What is different this time around is that the MBT has been replaced by the Corporate Income Tax this year. Firms that entered into a zone agreement before 2011 ended, when the MBT was still active, were given what the state calls a “certificated credit.”

“So what they have to do if they choose to stay with a Renaissance Zone under the MBT is they have to figure out which has the higher liability — the CIT or the MBT — and take the credit under the MBT against the higher liability,” said Campbell.

The CIT taxes income at 6 percent, which should make the decision simpler. Energy firms that enter the zone this year won’t be exempted from the CIT and can’t start a zone under the old MBT to get that credit. But the other taxes will be exempted.

The application process starts with a community representative, such as a city’s economic development director, or a company official talking about a project in detail with the MEDC. The actual application has to be submitted to the state agency and be approved by either the county or the municipality where the project is located. Applicants have to demonstrate the positive impact their projects will have for the locales and for the state to receive the nearly tax-free status that comes from being in a zone.

When Grand Rapids city commissioners set up the Renaissance Zone that became active in January 1997, they chose six areas in the city that they felt needed to be further developed. A firm couldn’t have its location designated as a zone unless it already was in one of the chosen areas. So a growing company that wanted the lower tax liability had to go to a site approved by commissioners. Some properties were vacant lots.

But that situation has changed with the renewable energy zone. A company’s existing location can be designated if its project meets the requirements. Or a firm with a project can move to another site and have that new property authorized as a zone because an RERZ is assigned for both a project and a parcel, not one or the other.

“For example, a company could expand. Maybe they were doing something different before, and now they want to try this renewable energy market and that could be a possibility. Or they could locate in West Michigan such as LG Chem did,” Campbell said.

“So it has to be project and parcel specific. They have to tell us where they’re going and they have to get a local buy-in from the city, township or village, and then it would go before the Michigan Strategic Fund. But it does have to have a project. And we’re looking at job creation, what type of renewable fuel and the amount of an investment,” she added.

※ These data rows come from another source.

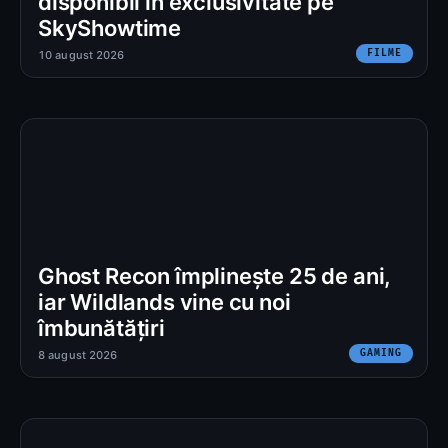
disponibil în exclusivitate pe
SkyShowtime
FILME
10 august 2026
Ghost Recon împlinește 25 de ani,
iar Wildlands vine cu noi
îmbunătățiri
GAMING
8 august 2026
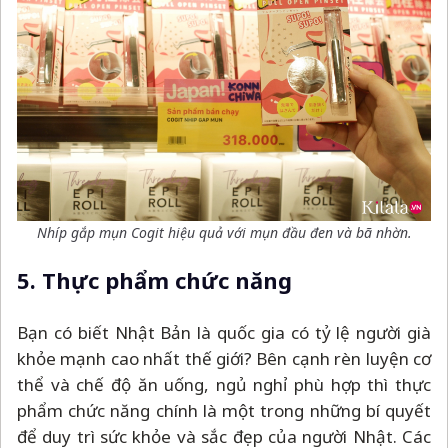
Nhíp gắp mụn Cogit hiệu quả với mụn đầu đen và bã nhờn.
5. Thực phẩm chức năng
Bạn có biết Nhật Bản là quốc gia có tỷ lệ người già
khỏe mạnh cao nhất thế giới? Bên cạnh rèn luyện cơ
thể và chế độ ăn uống, ngủ nghỉ phù hợp thì thực
phẩm chức năng chính là một trong những bí quyết
để duy trì sức khỏe và sắc đẹp của người Nhật. Các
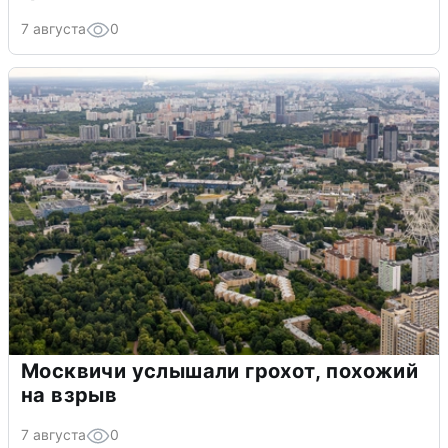
7 августа
0
Москвичи услышали грохот, похожий
на взрыв
7 августа
0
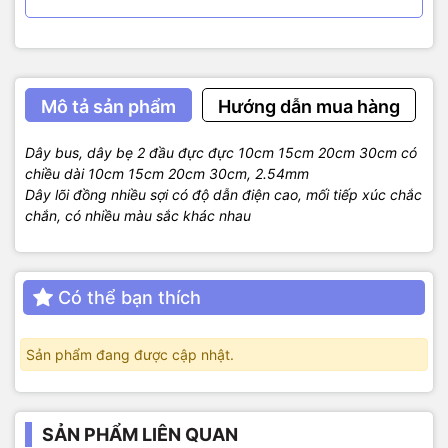
Mô tả sản phẩm
Hướng dẫn mua hàng
Dây bus, dây bẹ 2 đầu đực đực 10cm 15cm 20cm 30cm có
chiều dài 10cm 15cm 20cm 30cm, 2.54mm
Dây lõi đồng nhiều sợi có độ dẫn điện cao, mối tiếp xúc chắc
chắn, có nhiều màu sắc khác nhau
Có thể bạn thích
Sản phẩm đang được cập nhật.
SẢN PHẨM LIÊN QUAN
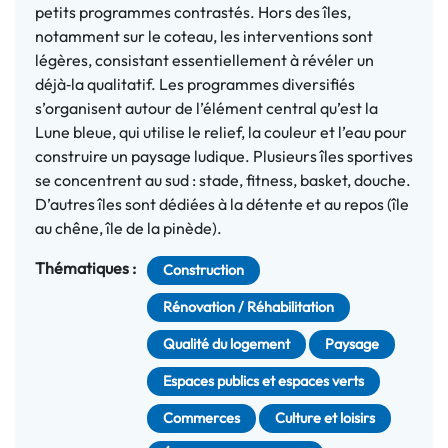
petits programmes contrastés. Hors des îles,
notamment sur le coteau, les interventions sont
légères, consistant essentiellement à révéler un
déjà
‑
la qualitatif. Les programmes diversifiés
s’organisent autour de l’élément central qu’est la
Lune bleue, qui utilise le relief, la couleur et l’eau pour
construire un paysage ludique. Plusieurs îles sportives
se concentrent au sud : stade, fitness, basket, douche.
D’autres îles sont dédiées à la détente et au repos (île
au chêne, île de la pinède).
Thématiques :
Construction
Rénovation / Réhabilitation
Qualité du logement
Paysage
Espaces publics et espaces verts
Commerces
Culture et loisirs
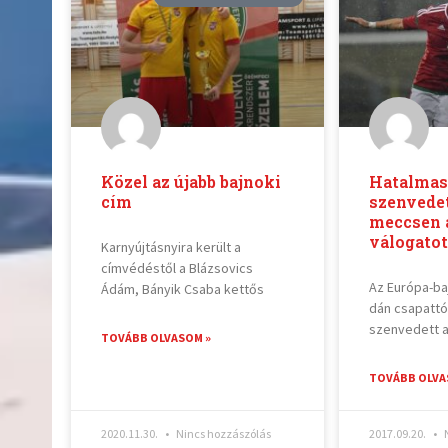
Közel az újabb bajnoki
Hatalmas
cím
szenvedet
meccsen 
válogatot
Karnyújtásnyira került a
címvédéstől a Blázsovics
Az Európa-ba
Ádám, Bányik Csaba kettős
dán csapattó
szenvedett 
TOVÁBB OLVASOM »
TOVÁBB OLVA
2020.11.30.
Nincs hozzászólás
2017.09.20.
N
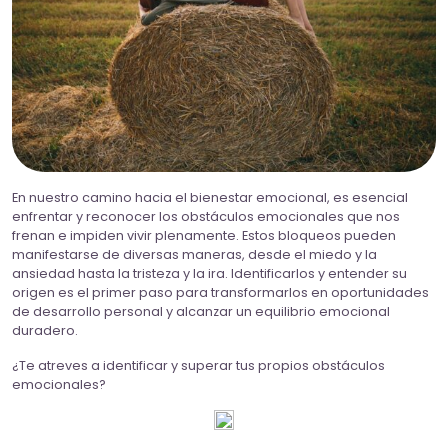
En nuestro camino hacia el bienestar emocional, es esencial
enfrentar y reconocer los obstáculos emocionales que nos
frenan e impiden vivir plenamente. Estos bloqueos pueden
manifestarse de diversas maneras, desde el miedo y la
ansiedad hasta la tristeza y la ira. Identificarlos y entender su
origen es el primer paso para transformarlos en oportunidades
de desarrollo personal y alcanzar un equilibrio emocional
duradero.
¿Te atreves a identificar y superar tus propios obstáculos
emocionales?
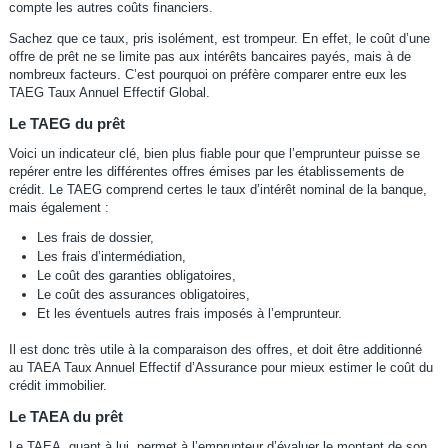
compte les autres coûts financiers.
Sachez que ce taux, pris isolément, est trompeur. En effet, le coût d’une
offre de prêt ne se limite pas aux intérêts bancaires payés, mais à de
nombreux facteurs. C’est pourquoi on préfère comparer entre eux les
TAEG Taux Annuel Effectif Global.
Le TAEG du prêt
Voici un indicateur clé, bien plus fiable pour que l’emprunteur puisse se
repérer entre les différentes offres émises par les établissements de
crédit. Le TAEG comprend certes le taux d’intérêt nominal de la banque,
mais également :
Les frais de dossier,
Les frais d’intermédiation,
Le coût des garanties obligatoires,
Le coût des assurances obligatoires,
Et les éventuels autres frais imposés à l’emprunteur.
Il est donc très utile à la comparaison des offres, et doit être additionné
au TAEA Taux Annuel Effectif d’Assurance pour mieux estimer le coût du
crédit immobilier.
Le TAEA du prêt
Le TAEA, quant à lui, permet à l’emprunteur d’évaluer le montant de son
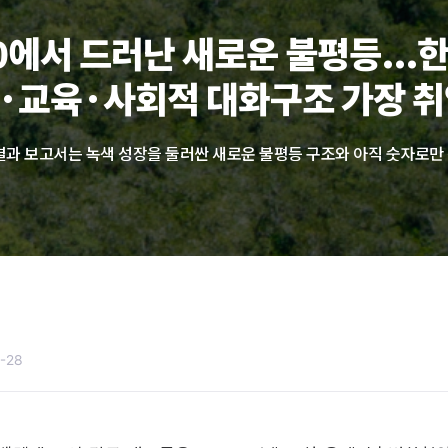
0에서 드러난 새로운 불평등...
·교육·사회적 대화구조 가장 
1-28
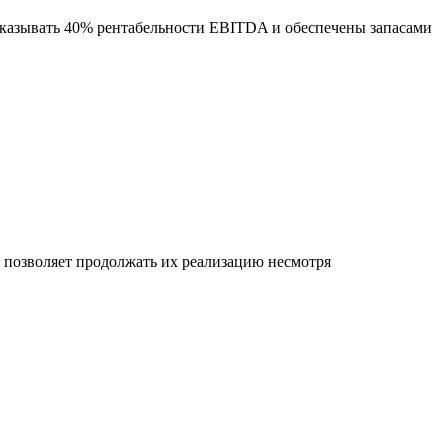
оказывать 40% рентабельности EBITDA и обеспечены запасами
позволяет продолжать их реализацию несмотря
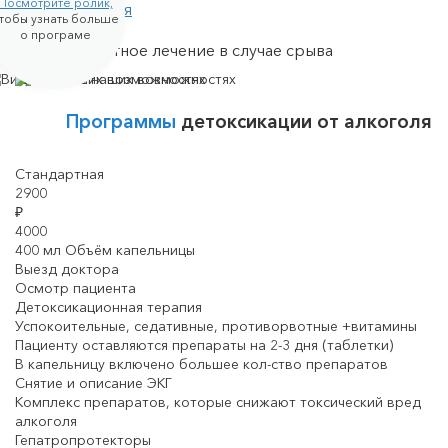
Посмотрите ролик,
лицензия
тобы узнать больше
о програме
Бесплатное лечение в случае срыва
Программы
детоксикации от алкоголя
Стандартная
2900
₽
4000
400 мл Объём капельницы
Выезд доктора
Осмотр пациента
Детоксикационная терапия
Успокоительные, седативные, противорвотные +витамины
Пациенту оставляются препараты на 2-3 дня (таблетки)
В капельницу включено большее кол-ство препаратов
Снятие и описание ЭКГ
Комплекс препаратов, которые снижают токсический вред
алкоголя
Гепатропротекторы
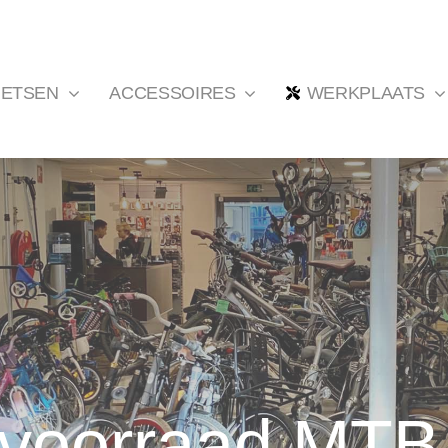
IETSEN
ACCESSOIRES
WERKPLAATS
 voorraad MTB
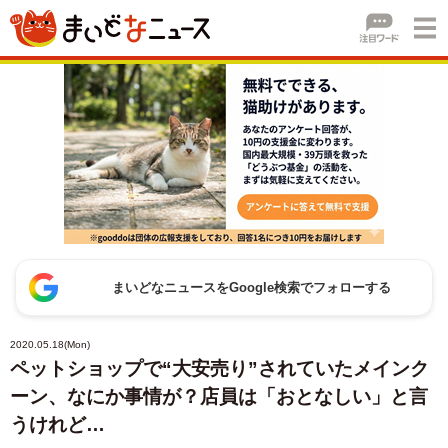
まいどなニュースをGoogle検索でフォローする
2020.05.18(Mon)
ペットショップで“大安売り”されていたメインク
ーン、なにか事情が？店員は「おとなしい」と言
うけれど…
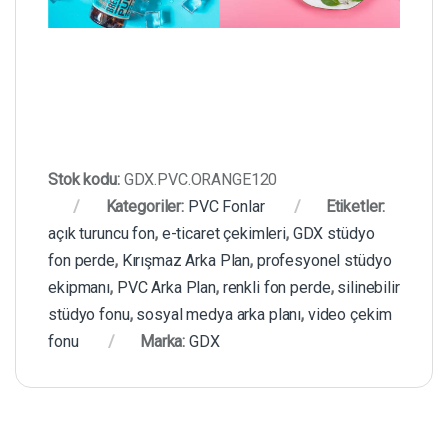
Stok kodu:
GDX.PVC.ORANGE120
Kategoriler:
PVC Fonlar
Etiketler:
açık turuncu fon
,
e-ticaret çekimleri
,
GDX stüdyo
fon perde
,
Kırışmaz Arka Plan
,
profesyonel stüdyo
ekipmanı
,
PVC Arka Plan
,
renkli fon perde
,
silinebilir
stüdyo fonu
,
sosyal medya arka planı
,
video çekim
fonu
Marka:
GDX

The RERZ legislation, Public Act 270 of 2006, was an adjustment of the original Renaissance Zone law, Public Act 376 of 1996. But under the newer law, a zone designation can be completely or partially revoked if a company fails to begin the operation of a project, ceases operation or fails to begin construction or renovation of a property within a year of getting a designation. In contrast, under the initial zone offering, an owner still received the tax benefits if nothing was done to a property in the zone.

“I would stress that it is project specific and parcel specific,” said Campbell. “And if someone doesn’t commence their operation, then the Michigan Strategic Fund does have the ability to revoke. It’s a little bit more performance based.”